A favourite was the fateful day of the exploding coffee pot… it was a wonderful trip to the Cotswolds with friends from the States and they snapped me grinning, finding a feather at the Rollright stone circle. The best pictures catch you unawares and therefore natural… impromptu snaps, unposed, unconscious or caught in a moment of mischief. Sometimes they reflect a moment where emotion overrides self-consciousness… like the one of me with my sons, laughing, all of us. Or the heavily pregnant beached whale. Not exactly flattering pictures… but ones I love for reasons deeper than vanity.
The ones where you are aware of the camera are seldom as good… in our own eyes at least. Vanity plays a big part, and we are all subject to that, like it or not. Fragility too. Not everyone is as confident as their true self should make them. But we do not see ourselves as others do, though we may see ourselves negatively because of the way others have appeared to see us in the past, and often deeper issues manifest as negative self-image. Vanity and fragility are pretty intimately linked, and not always what they seem on the surface.
Take me, for example… Vanity? Most of the time these days, I wear comfortable clothes, no make-up and merely drag a brush through the ’thirty bullock bush’ that is my hair. I go to work that way, shop that way (when I really have to brave the shops!) and I am not at all self-conscious about it. With the hair this bright, and a penchant for wearing vivid orange, it isn’t as if I’m invisible either! On the other hand, I will still give ten minutes to make-up for official stuff or if I am seeing people I care about. Partly out of habit, partly respect, partly out of a wish to be seen as attractive… but always for confidence. Vanity or fragility? Both, perhaps.

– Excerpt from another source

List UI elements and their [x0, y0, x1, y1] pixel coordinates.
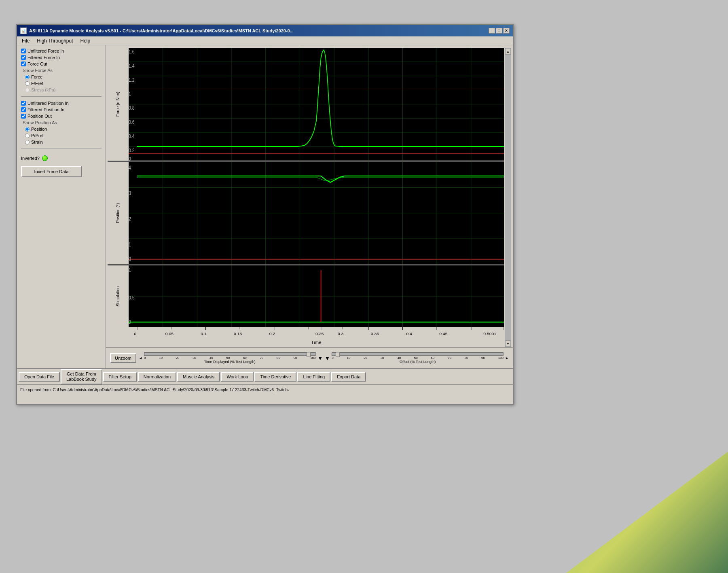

No, I’m not fishing for compliments. Once upon a time and not so very long ago, I would never have come downstairs without full hair and make-up being done, attractively dressed and well groomed. Even if I was alone. I had to look in the mirror, you see, and all I could see was the scarred face, big nose and the insecurities.
What scars, you may well ask? A drunk driver rearranged my face when I was about twenty, and the scars are still there, though no-one except me notices them. The big nose? No, I know it isn’t that bad. Now. It certainly isn’t a work of sculptural beauty as it has been broken a couple of times, but it is mine and it fits my face. Growing up, however, it was the butt of affectionate family jokes, and that created a deeper scar than the car accident. My self-image was very poor, all through my teens… in fact, most of my life. Yet, if I, with clearer sight, look back at the girl in the old pictures, I would say she was a pretty child. The child didn’t feel so. Nor did the young woman.. yet I look back at the pictures and wonder why. And most of my own biggest mistakes can be laid at the door of that flawed, fragile self-image.
The trouble here is that it colours not only the way you see yourself, but the way you interact with others, sapping confidence in a society that values the media-hyped stereotypes of beauty. And that is all they are, and those stereotypes refer only to the static, frozen picture of face and form. They do not take into account the fact that a beautiful face may hide a cold, uncaring heart, or that the real beauty itself may come from the animation of character, the warmth of a smile or the gleam of mischief in a pair of eyes meeting yours. They do not feel the charm, kindness, or laughter that can radiate from a person, lighting the room when they walk in, or the serene beauty of wrinkled old age and wisdom.
Nor do stereotypes look at you through the eyes of friendship or love, and that changes everything… because those eyes are looking beyond a mere image of a face to what is real, seeing all the flaws, knowing the fragilities as well as the gifts… and loving you whole, because of who you are.
The eyes of love see beauty, because they see to the heart and soul of you. The eyes of love see true and what you see reflected there is perhaps the truest mirror of all.